Frost aftermath will be felt most in Graves and Right Bank
Good summer has brought optimism for quality, but overall yields down 41% on 2016
The first white grapes in the Bordeaux 2017 harvest entered the cellars on 21 August at Château Latour-Martillac Pessac-Léognan, 10 days earlier than the average start date.
Châteaux Smith Haut Lafitte and Rochemorin joined in on 24 August, and Châteaux Carbonnieux, Brown and Haut-Brion from 28 August.
Bordeaux’s 2017 growing season has been complicated first by the devastating frosts seen early in the season, which has meant that the expected yield will be down by as much as 41% on 2016.
This part of the world was hit much harder than the rest of France, which could still see its lowest overall crop since 1945 – and around 17% down on last year.
Hailstorms further complicated the picture in Graves on 27 August, notably in Podensac, Illats, Virelade and Cérons being particularly badly affected.

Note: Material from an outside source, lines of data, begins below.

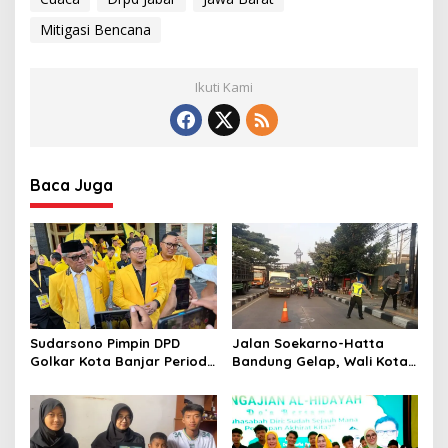
Mitigasi Bencana
Ikuti Kami
Baca Juga
Sudarsono Pimpin DPD
Jalan Soekarno-Hatta
Golkar Kota Banjar Periode
Bandung Gelap, Wali Kota
2025-2030, Daniel
Farhan: 4.000 Lampu PJU
Muttaqien Ingatkan Soal Ini
Segera Terpasang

The 98 hectare Château Chantegrive is one of the estates reporting severe problems. It saw up to 70% of vines damaged by frost and, after the hail, cellarmaster Michel Mesnard told French media that it was possible there wouldn’t be enough ripe grapes to make a red this vintage.
It’s early days, of course.
And, while frost-hit areas in Graves and the Right Bank expect fewer grapes in 2017, good weather during flowering and a dry summer have mean that the quality of what remains is highly promising.

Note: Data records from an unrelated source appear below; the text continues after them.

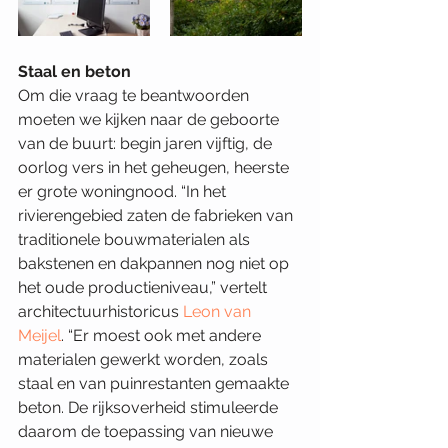
Staal en beton
Om die vraag te beantwoorden 
moeten we kijken naar de geboorte 
van de buurt: begin jaren vijftig, de 
oorlog vers in het geheugen, heerste 
er grote woningnood. “In het 
rivierengebied zaten de fabrieken van 
traditionele bouwmaterialen als 
bakstenen en dakpannen nog niet op 
het oude productieniveau,” vertelt 
architectuurhistoricus 
Leon van 
Meijel
. “Er moest ook met andere 
materialen gewerkt worden, zoals 
staal en van puinrestanten gemaakte 
beton. De rijksoverheid stimuleerde 
daarom de toepassing van nieuwe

‘There will of course be fewer grapes after the frost, but we are expecting an extremely high quality vintage,’ said Pierre Olivier Clouet at Château Cheval Blanc, where the white wines were all brought in around 23 August 23rd and the reds were due to begin around 6 September.
There are some areas such as the parts of the Médoc that have managed to avoid both frost and hail, and are looking at an extremely successful vintage.
Frederic Vicaire, of Châteaux Coufran and Verdignan in AOC Haut-Médoc, expected to begin picking the first Merlots around 15 September, around two weeks earlier than usual, reflecting a generally early harvest across the region.
‘We have been lucky and escaped the frost and hail so far, so have good quantity of what look to be extremely high quality grapes,’ Vicaire told Decanter.com.
Consultancy firm Oenoconseil said that Sauvignon Gris in early-ripening plots was now almost entirely harvested, with an average alcohol potential of 14%abv, and good acidity levels after a hot start to the summer but a relatively fresh August.
‘The white juice is aromatically fresh and expressive,’ said Antoine Medeville, of Oenoconseil.
‘The reds continue to display an extremely early phenolic maturity, with the Merlots looking like they will see their earliest ever harvest, and combine great maturity with excellent levels of acidity.
‘The summer has been dry but not especially sunny which has resulted in good balance. Some plots are not even going to make it as far as the Médoc Marathon next Saturday 9 September – unheard of before now.’